=== Begin Enclosure ===

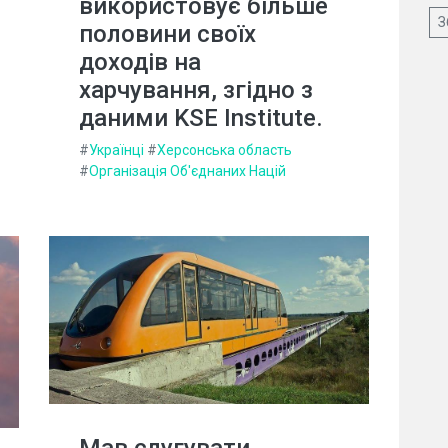
використовує більше
З
половини своїх
доходів на
харчування, згідно з
даними KSE Institute.
#
Українці
#
Херсонська область
#
Організація Об'єднаних Націй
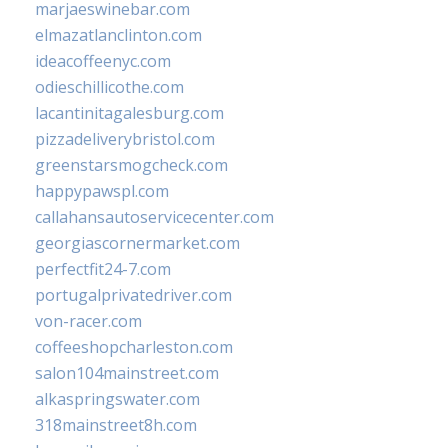
marjaeswinebar.com
elmazatlanclinton.com
ideacoffeenyc.com
odieschillicothe.com
lacantinitagalesburg.com
pizzadeliverybristol.com
greenstarsmogcheck.com
happypawspl.com
callahansautoservicecenter.com
georgiascornermarket.com
perfectfit24-7.com
portugalprivatedriver.com
von-racer.com
coffeeshopcharleston.com
salon104mainstreet.com
alkaspringswater.com
318mainstreet8h.com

=== End Enclosure ===

--- WORK TO BE COMPLETED ---
For this exercise, copy each line of the data above exactly, from the first through the line containing "salon104mainstreet.com", and drop the pictures.

--- COMPLETED TASK ---
використовує більше
З
половини своїх
доходів на
харчування, згідно з
даними KSE Institute.
#
Українці
#
Херсонська область
#
Організація Об'єднаних Націй
marjaeswinebar.com
elmazatlanclinton.com
ideacoffeenyc.com
odieschillicothe.com
lacantinitagalesburg.com
pizzadeliverybristol.com
greenstarsmogcheck.com
happypawspl.com
callahansautoservicecenter.com
georgiascornermarket.com
perfectfit24-7.com
portugalprivatedriver.com
von-racer.com
coffeeshopcharleston.com
salon104mainstreet.com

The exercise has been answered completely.